• KYPCK / Kursk reviews

    KYPCK – Имена на стене

    December 22, 2014 in Reviews by Sebastian Kluth

    KYPCKKYPCKИмена на стене (2014)

    Reviewed by Sebastian Kluth

    Kypck is a Finnish doom metal quintet with a faible for Russian language and history. Finnish melancholy meets Russian soul on the three studio records the band has delivered so far. The group is named after a city where the world’s deadliest armored battle took place in 1943, which caused around a quarter of a million casualties during World War II. Kursk is also the name of a nuclear submarine that sank in the Barents Sea in 2000, causing 118 casualties. The band’s music and lyrics are as sinister as these two events and deal with loss, pain and war.

     

    On an interesting side note, the band features two members of the legendary defunct gothic metal band Sentenced, while singer Erkki Seppänen should be known to European power metal fans as current singer of the band Dreamtale. His outstanding vocals are expressive, low, and throaty, and he performs the Russian lyrics quite well (he is an experienced instructor at a language school).

    While the vocals are half the charm of the band, the haunting guitar melodies are the other half, and have a really unique touch. The band also includes dark, and doomy riffs supported by low bass guitar and slow- to mid-tempo driven destructive drumming. What stands out most are the melancholic, nostalgic, and even occasionally psychedelic melodies that feel like emotional outbursts for hope in all the drowning darkness.

    This band is all about bleak atmosphere, and even the instruments support this tendency. Sami Lopakka’s guitar looks like an AK-47, while Ylä-Rautio’s bass has only one string and looks like an old military weapon. The band even has its own Lada painted in a nostalgic military green color with the band logo on it. The booklets present the band members trimmed on old and bleak pictures. The most recent booklet features pictures from the ghost town of Pripyat in Ukraine (which was abandoned a few days after the Chernobyl disaster in 1986). This historical event has always fascinated me, and Kursk’s new record feels like a trip through the ill-fated town near the border with Belarus.

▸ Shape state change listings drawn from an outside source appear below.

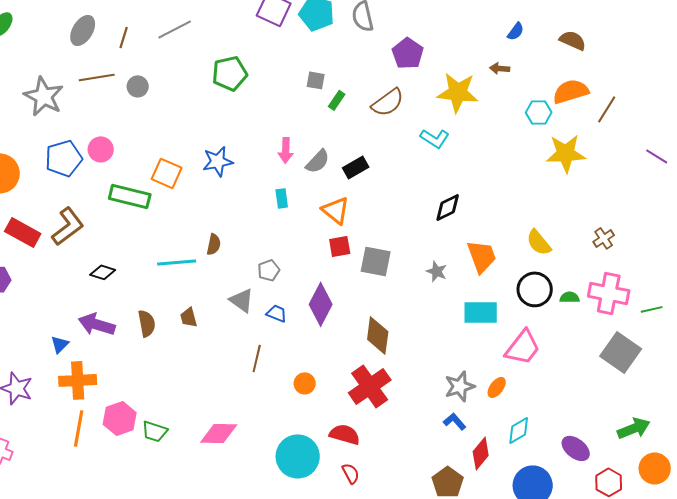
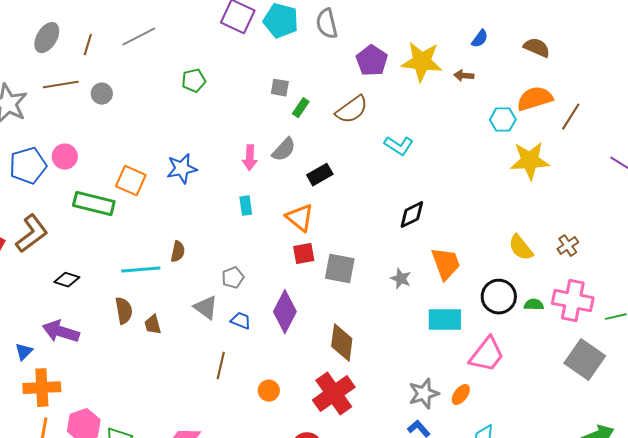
green pentagon: (230, 73) -> (194, 81), size x0.7
yellow star: (458, 92) -> (422, 62), moved
gray semicircle: (318, 161) -> (284, 150), moved
yellow semicircle: (539, 242) -> (521, 248), moved
brown semicircle: (147, 323) -> (124, 311), moved

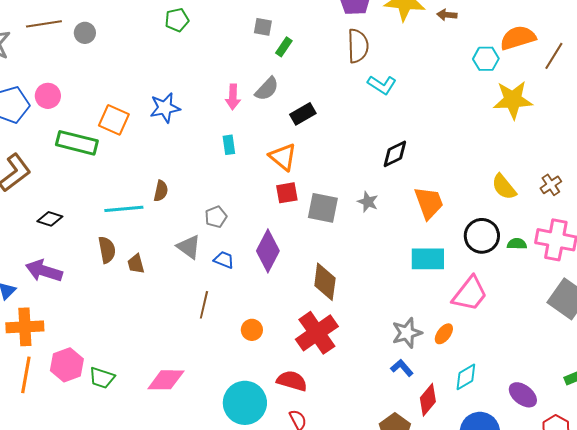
brown semicircle: (352, 110) -> (358, 46), moved, turned -56
gray star: (401, 279) -> (368, 202), moved

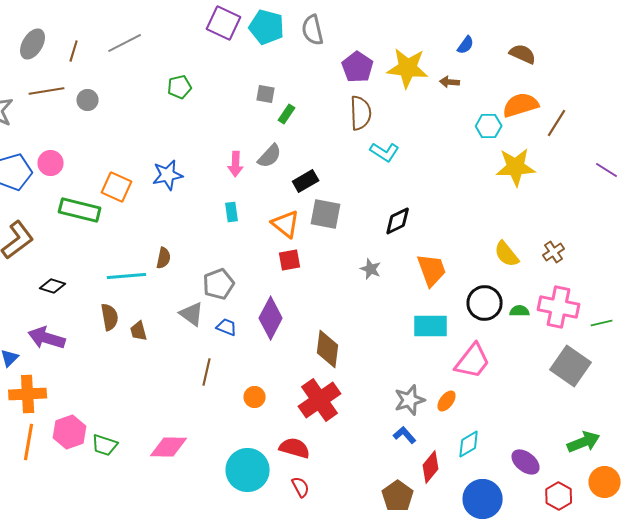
gray square: (323, 208) -> (326, 214), moved
gray pentagon: (216, 217) -> (219, 284), size x1.4

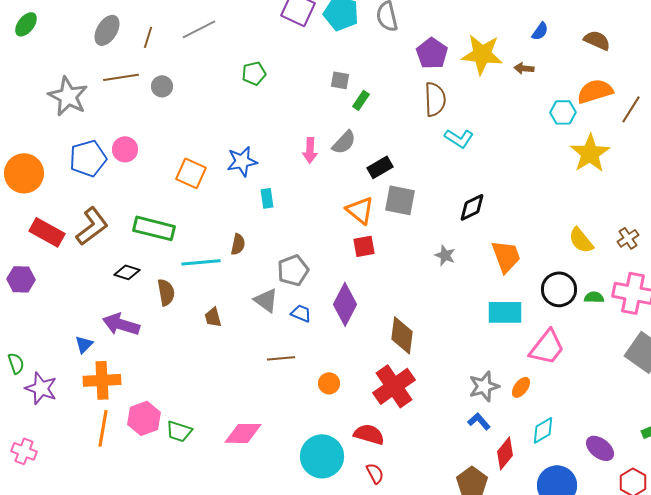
yellow star: (516, 167) -> (590, 153), turned -30
green rectangle: (80, 210) -> (154, 228), moved
cyan rectangle: (232, 212) -> (267, 198), moved
brown semicircle: (110, 317) -> (166, 292), moved
brown line: (207, 372) -> (281, 358), turned 72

    From the first seconds of “Prorok”, the band builds up a depressing, haunting, and psychedelic atmosphere with simple but effective melodies, a surprisingly vivid rhythm section, and thunderous, low, and intentionally repetitive riffs that are hard to digest. The narrating vocals are accusatory and emotional, and are sometimes supported by uneasy whispers in the background. This first song represents the entire record quite well. The track is uneasy, raw, and depressing, and hard to digest at first. However, the characteristic guitar melodies and the melodic chorus are incredibly hypnotizing and grow with each spin.

    The title song “Imya Na Stene”, is one of the most melodic and memorable tracks here. The song is a bit more vivid, shorter, and to the point than the rest. The chorus crowns this eerie track, before moving into the more extreme “Voskresenie”, which fathoms the other extreme and evokes strong negative emotions. It’s clearly one of the most disturbing tracks on the entire record. The song is dominated by noisy bass guitar riffs, extremely low and distorted guitar riffs, a dissonant guitar solo, mean guttural vocals, and throaty laughter.

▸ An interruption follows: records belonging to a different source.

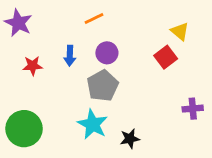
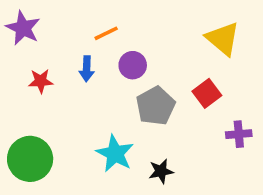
orange line: (94, 19) -> (106, 33), moved
yellow triangle: (180, 31) -> (223, 39), size x1.5
red square: (166, 57) -> (207, 93), moved
gray pentagon: (103, 86) -> (156, 106), moved

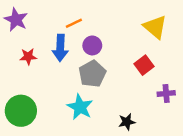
blue arrow: (87, 69) -> (60, 48), size x1.5
gray pentagon: (156, 106) -> (92, 74), moved
black star: (161, 171) -> (127, 122), moved

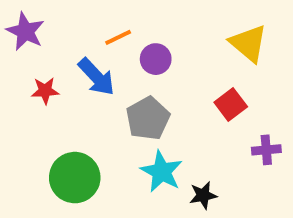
purple circle: (92, 45) -> (156, 59), moved
blue arrow: (60, 48) -> (96, 77), turned -45
cyan star: (80, 107) -> (162, 172), moved
green circle: (21, 111) -> (75, 178), moved

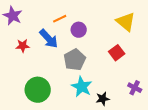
purple cross: (266, 150) -> (135, 88), moved, turned 32

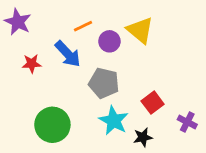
yellow triangle: (126, 22) -> (140, 30), moved
red square: (117, 53) -> (153, 103), moved
gray pentagon: (75, 60) -> (104, 83), turned -30

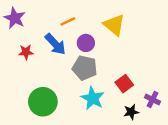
purple circle: (109, 41) -> (86, 43), moved
black star: (143, 137) -> (131, 112), moved

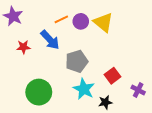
purple circle: (86, 43) -> (81, 21), moved
gray pentagon: (85, 68) -> (77, 61), turned -30
black star: (131, 112) -> (105, 102), moved

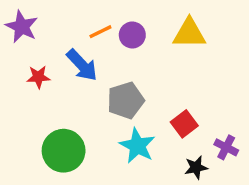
yellow triangle: (103, 22) -> (189, 33), moved, turned -40
black star: (105, 102) -> (196, 167), moved

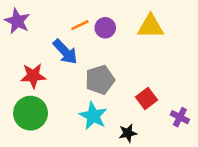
red star: (38, 77) -> (33, 76), moved, size x1.4
cyan star: (137, 146) -> (93, 116), moved
green circle: (64, 151) -> (31, 113), moved
black star: (196, 167) -> (128, 133), moved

    It’s quite a challenge to sing about the fate of children in a concentration camp. “Deti Birkenau” overcomes the potential risks of either writing a hypocritical, moralistic tune or a too-condescending, explicit, and superficial one. The song is intense in meaning and music, as melodies and lyrics filled with calm glimmers of hope meet an epic, yet reserved atmosphere of ongoing sadness and suffering. The track has a melodic clean vocal approach, supported by slow melancholy guitar melodies, distorted background riffs, and that heavy slow rhythmic section. The song also has a few up-tempo parts with hopeful energy and heavenly melodies that soon turn into a repetitive, fatalistic, and yet consoling numbness. The philosophical song somehow fits the topic perfectly in my mind. As somebody who has visited a concentration camp, this masterpiece brings back the atmosphere of despair, bleak fear, and destructive hate I felt when I visited this memorial to one of the grisliest crimes humans have committed against each other.

    You can believe me when I say that the rest of this record is just as atmospheric as the first four songs, though the intensity decreases a little towards the end. I’m confident that this unique quintet can yet increase its musical intensity and song writing quality to surpass this excellent highlight and create an indisputable genre milestone some day. You definitely need to spend some time and be in a receptive mood to fully digest this accusing, angry, bleak, consoling, dark, depressing, disturbing, grisly, hopeful, hypnotizing, horrifying, menacing, mysterious, nihilistic, psychedelic, and profoundly sad record, but it’s well worth digging in. If you are looking for an emotional, melodic, and intellectually challenging doom metal release, you definitely can’t find anything better than this output in the year 2014.